Try completing drawing with ABCD values. This is a great example of slowing down, working out the details. We start knowing what we want the output to look like, proceed down to the coordinate details.

Lecture - making this drawing large to try to draw on it live.

alt: figure dest x,y for source points A B C D


Here is the drawing with the numbers filled in

alt: figure dest x,y for source points A B C D

ABCD Table Solution
   x orig-image   x_out
A: 0              199
B: 1              198
C: 2              197
D: 99             100


Looking at above, what's the pattern? Work out that the formula is x_out = 199 - x

Guess that 199 in general is: out.width - 1 x_out = out.width - 1 - x

mirror2 Solution Code

def mirror2(filename):
    image = SimpleImage(filename)
    out = SimpleImage.blank(image.width * 2, image.height)
    for y in range(image.height):
        for x in range(image.width):
            pixel = image.get_pixel(x, y)
            # left copy
            pixel_left = out.get_pixel(x, y)
            pixel_left.red = pixel.red
            pixel_left.green = pixel.green
            pixel_left.blue = pixel.blue
            # right copy
            # this is the key spot
            # have: pixel at x,y in image
            # want: pixel_right at ??? to write to
            pixel_right = out.get_pixel(out.width - 1 - x, y)
            pixel_right.red = pixel.red
            pixel_right.green = pixel.green
            pixel_right.blue = pixel.blue
    return out

Debugging: Put in a bug

Remove the "- 1" from formula above, so out_x value is one too big. A very common form of Off By One error. What happens when we run it?

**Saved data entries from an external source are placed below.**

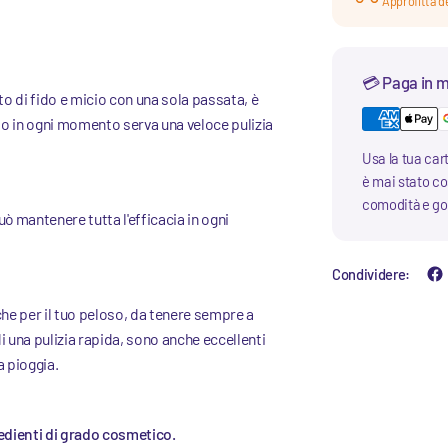
Approfitta de
💳 Paga in m
to di fido e micio con una sola passata, è
io o in ogni momento serva una veloce pulizia
Usa la tua car
è mai stato cos
comodità e god
ò mantenere tutta l'efficacia in ogni
Condividere:
he per il tuo peloso, da tenere sempre a
di una pulizia rapida, sono anche eccellenti
a pioggia.
redienti di grado cosmetico.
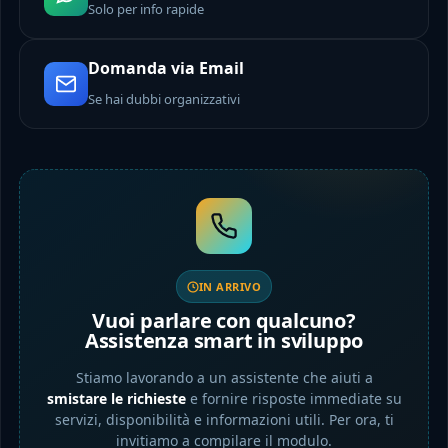
Solo per info rapide
Domanda via Email
Se hai dubbi organizzativi
IN ARRIVO
Vuoi parlare con qualcuno?
Assistenza smart in sviluppo
Stiamo lavorando a un assistente che aiuti a
smistare le richieste
e fornire risposte immediate su
servizi, disponibilità e informazioni utili. Per ora, ti
invitiamo a compilare il modulo.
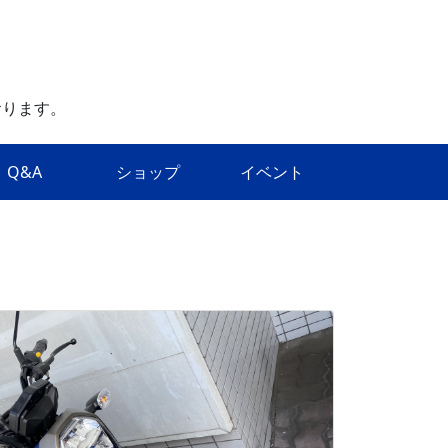
おります。
Q&A
ショップ
イベント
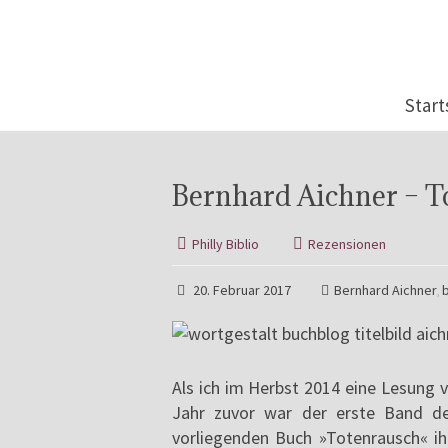
Start
Bernhard Aichner – T
Philly Biblio
Rezensionen
20. Februar 2017
Bernhard Aichner
,
Als ich im Herbst 2014 eine Lesung v
Jahr zuvor war der erste Band der
vorliegenden Buch »Totenrausch« ihr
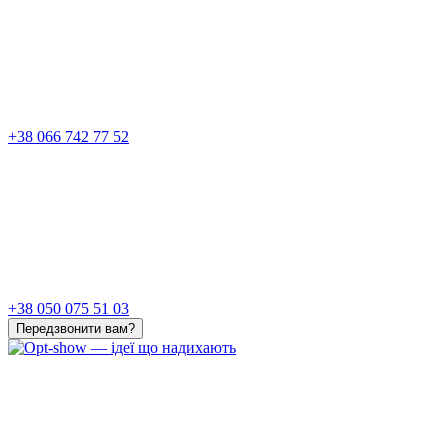
+38 066 742 77 52
+38 050 075 51 03
Передзвонити вам?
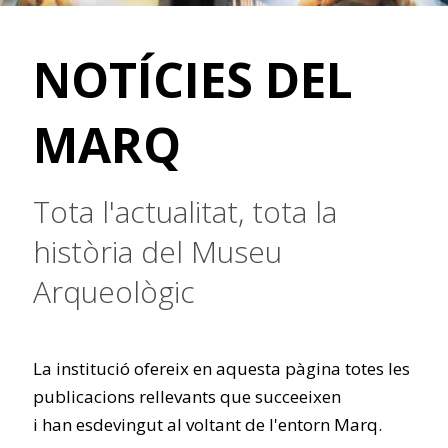
NOTÍCIES DEL
MARQ
Tota l'actualitat, tota la
història del Museu
Arqueològic
La institució ofereix en aquesta pàgina totes les
publicacions rellevants que succeeixen
i han esdevingut al voltant de l'entorn Marq.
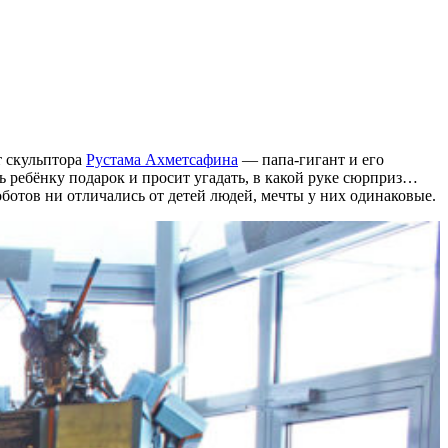
т скульптора
Рустама Ахметсафина
— папа-гигант и его
 ребёнку подарок и просит угадать, в какой руке сюрприз…
оботов ни отличались от детей людей, мечты у них одинаковые.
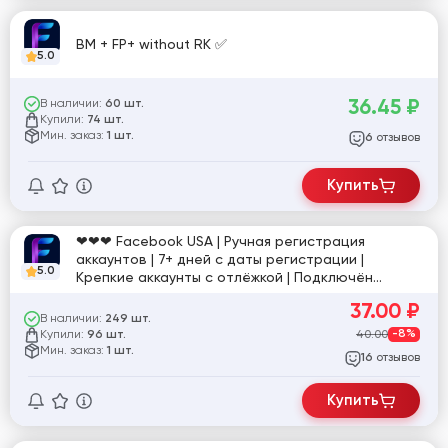
BM + FP+ without RK ✅
5.0
36.45
₽
В наличии:
60 шт.
Купили:
74 шт.
Мин. заказ:
1 шт.
отзывов
6
Купить
❤❤❤ Facebook USA | Ручная регистрация
аккаунтов | 7+ дней с даты регистрации |
5.0
Крепкие аккаунты с отлёжкой | Подключён
рекламный кабинет (AD) и Маркетплейс | 2FA +
37.00
₽
Cookie ❤❤❤
В наличии:
249 шт.
Купили:
40.00
-8%
96 шт.
Мин. заказ:
1 шт.
отзывов
16
Купить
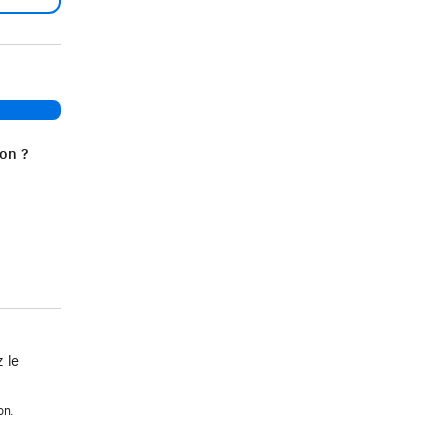
ion ?
 le
on.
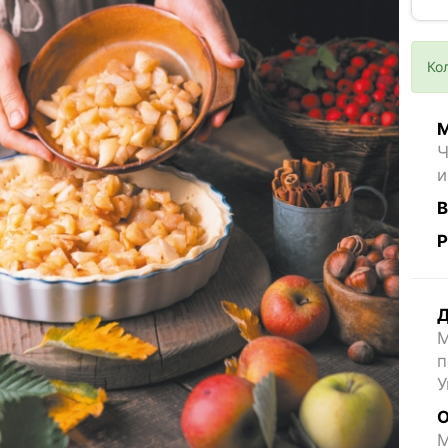
Ко
М
Ч
и
В
Р
Д
М
п
У
О
M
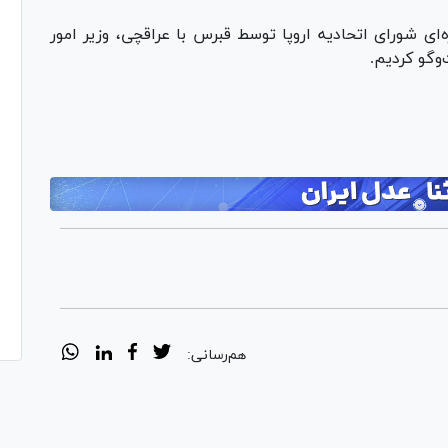
ای شورای اتحادیه اروپا توسط قبرس با عراقچی، وزیر امور
‌وگو کردیم.
هم‌رسانی:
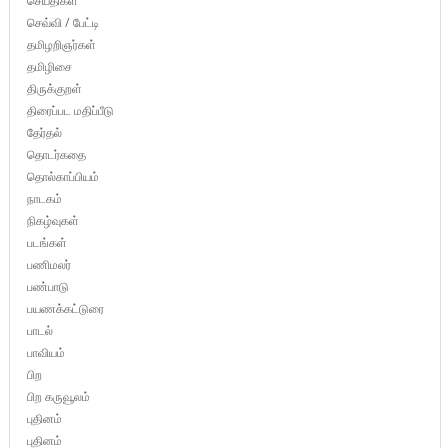
செய்திகள்
செவ்வி / பேட்டி
தமிழறிஞர்கள்
தமிழிசை
திருக்குறள்
திரைப்பட மதிப்பீடு
தேர்தல்
தொடர்கதை
தொல்காப்பியம்
நாடகம்
நிகழ்வுகள்
படங்கள்
பணிமலர்
பண்பாடு
பயணக்கட்டுரை
பாடல்
பாவியம்
பிற
பிற கருவூலம்
புதினம்
புதினம்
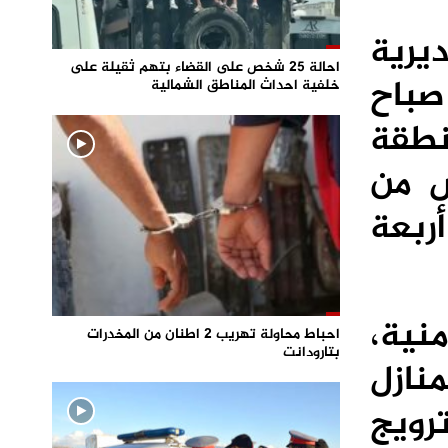
يرية
احالة 25 شخص على القضاء بتهم ثقيلة على
 صباح
خلفية احداث المناطق الشمالية
منطقة
ش من
ربعة
منية،
احباط محاولة تهريب 2 اطنان من المخدرات
بتارودانت
ازل
رويج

Off By One Error - OBO - Classic!

Off By One error - OBO - a very common error in computer code. Surely you will write some of these in CS106A. It has its own acronym and wikipedia page.

Debugging Rule #1 - Read The Error Message + Line Number

An exception is an error cause by a line of code that halts the program at that point. The exception will have a message describing the low-level error, like a bad coordinate, and it will give a line number. Often, although not always, the error message will be a good hint at the underlying problem.

Just with those two facts - look at your code. Why is the code doing that? Sometimes just being pointed at the right line is enough for you to spot the bug.

(Optional) Extra Practice - Mirror3

Here's another variation on the 2-image side by side form, this one with the left image upside down:

> Mirror3

(optional) Keyboard Shortcuts

See Python Guide: Keyboard Shortcuts

These work on the experimental server and other places, including the PyCharm tool we'll show you on Fri. Ctrl-k works in GMail .. so satisfying!